WHAT IS EXPECTED:
Without any pictures, reproduce exactly the lines running from the line containing "ncer votre projet dans le" through the end of the entries.

[SUPPLIED RECORDS — start]

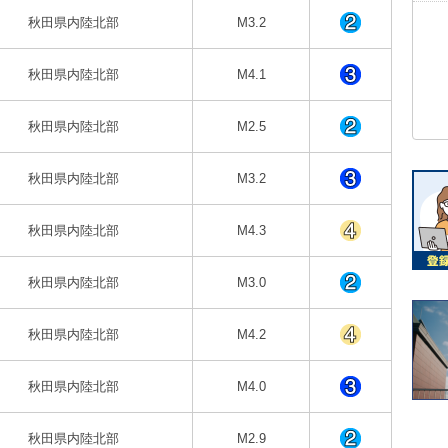
秋田県内陸北部
M3.2
秋田県内陸北部
M4.1
秋田県内陸北部
M2.5
秋田県内陸北部
M3.2
秋田県内陸北部
M4.3
秋田県内陸北部
M3.0
秋田県内陸北部
M4.2
秋田県内陸北部
M4.0
秋田県内陸北部
M2.9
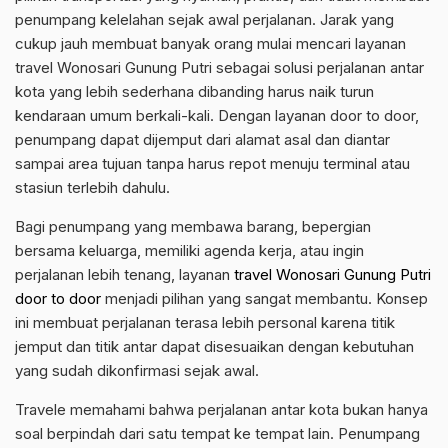
penumpang kelelahan sejak awal perjalanan. Jarak yang
cukup jauh membuat banyak orang mulai mencari layanan
travel Wonosari Gunung Putri sebagai solusi perjalanan antar
kota yang lebih sederhana dibanding harus naik turun
kendaraan umum berkali-kali. Dengan layanan door to door,
penumpang dapat dijemput dari alamat asal dan diantar
sampai area tujuan tanpa harus repot menuju terminal atau
stasiun terlebih dahulu.
Bagi penumpang yang membawa barang, bepergian
bersama keluarga, memiliki agenda kerja, atau ingin
perjalanan lebih tenang, layanan
travel Wonosari Gunung Putri
door to door
menjadi pilihan yang sangat membantu. Konsep
ini membuat perjalanan terasa lebih personal karena titik
jemput dan titik antar dapat disesuaikan dengan kebutuhan
yang sudah dikonfirmasi sejak awal.
Travele memahami bahwa perjalanan antar kota bukan hanya
soal berpindah dari satu tempat ke tempat lain. Penumpang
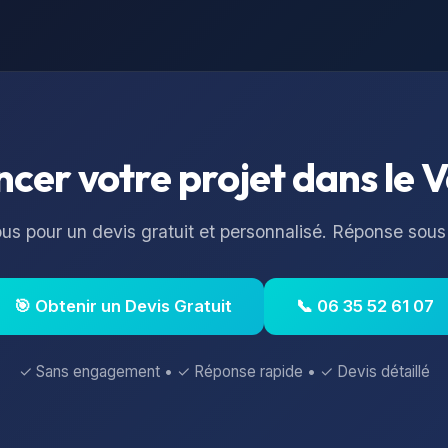
ncer votre projet dans le
V
s pour un devis gratuit et personnalisé. Réponse sous
🎯 Obtenir un Devis Gratuit
📞 06 35 52 61 07
✓ Sans engagement • ✓ Réponse rapide • ✓ Devis détaillé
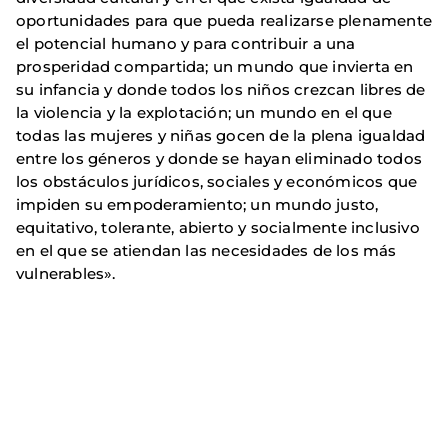
oportunidades para que pueda realizarse plenamente
el potencial humano y para contribuir a una
prosperidad compartida; un mundo que invierta en
su infancia y donde todos los niños crezcan libres de
la violencia y la explotación; un mundo en el que
todas las mujeres y niñas gocen de la plena igualdad
entre los géneros y donde se hayan eliminado todos
los obstáculos jurídicos, sociales y económicos que
impiden su empoderamiento; un mundo justo,
equitativo, tolerante, abierto y socialmente inclusivo
en el que se atiendan las necesidades de los más
vulnerables».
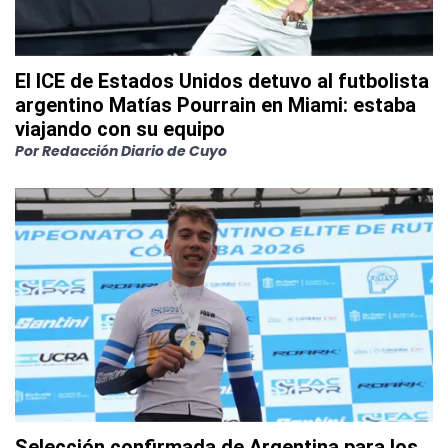
El ICE de Estados Unidos detuvo al futbolista
argentino Matías Pourrain en Miami: estaba
viajando con su equipo
Por
Redacción Diario de Cuyo
Selección confirmada de Argentina para los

[SUPPLIED RECORDS — finish]

COMPLETED TASK:
ncer votre projet dans le
V
s pour un devis gratuit et personnalisé. Réponse sous
🎯 Obtenir un Devis Gratuit
📞 06 35 52 61 07
✓ Sans engagement • ✓ Réponse rapide • ✓ Devis détaillé
oportunidades para que pueda realizarse plenamente
el potencial humano y para contribuir a una
prosperidad compartida; un mundo que invierta en
su infancia y donde todos los niños crezcan libres de
la violencia y la explotación; un mundo en el que
todas las mujeres y niñas gocen de la plena igualdad
entre los géneros y donde se hayan eliminado todos
los obstáculos jurídicos, sociales y económicos que
impiden su empoderamiento; un mundo justo,
equitativo, tolerante, abierto y socialmente inclusivo
en el que se atiendan las necesidades de los más
vulnerables».
El ICE de Estados Unidos detuvo al futbolista
argentino Matías Pourrain en Miami: estaba
viajando con su equipo
Por
Redacción Diario de Cuyo
Selección confirmada de Argentina para los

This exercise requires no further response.